What this task involves — Among the records that follow, find each line holding the word "scalps" and copy it.

Top of Data listing

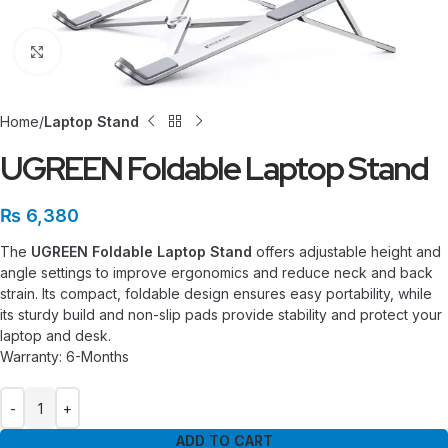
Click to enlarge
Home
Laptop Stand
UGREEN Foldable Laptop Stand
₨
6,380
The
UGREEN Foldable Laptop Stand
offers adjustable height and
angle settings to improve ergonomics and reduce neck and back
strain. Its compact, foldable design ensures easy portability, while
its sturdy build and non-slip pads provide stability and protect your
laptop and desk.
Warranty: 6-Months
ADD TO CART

Bottom of Data listing
Top of Data listing

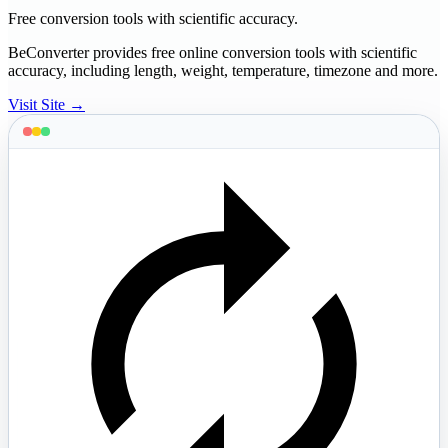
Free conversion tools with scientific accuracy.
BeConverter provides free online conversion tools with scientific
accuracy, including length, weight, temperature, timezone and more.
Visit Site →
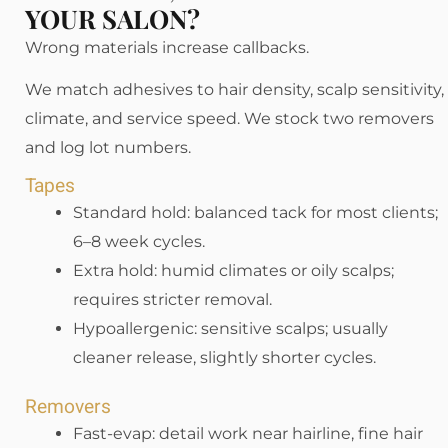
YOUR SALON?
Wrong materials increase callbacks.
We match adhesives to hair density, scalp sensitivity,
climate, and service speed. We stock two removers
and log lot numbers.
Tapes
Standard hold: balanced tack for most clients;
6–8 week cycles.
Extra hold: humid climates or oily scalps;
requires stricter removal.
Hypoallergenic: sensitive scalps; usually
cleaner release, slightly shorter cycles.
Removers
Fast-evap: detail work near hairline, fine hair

Bottom of Data listing

Response to this exercise —
Extra hold: humid climates or oily scalps;
Hypoallergenic: sensitive scalps; usually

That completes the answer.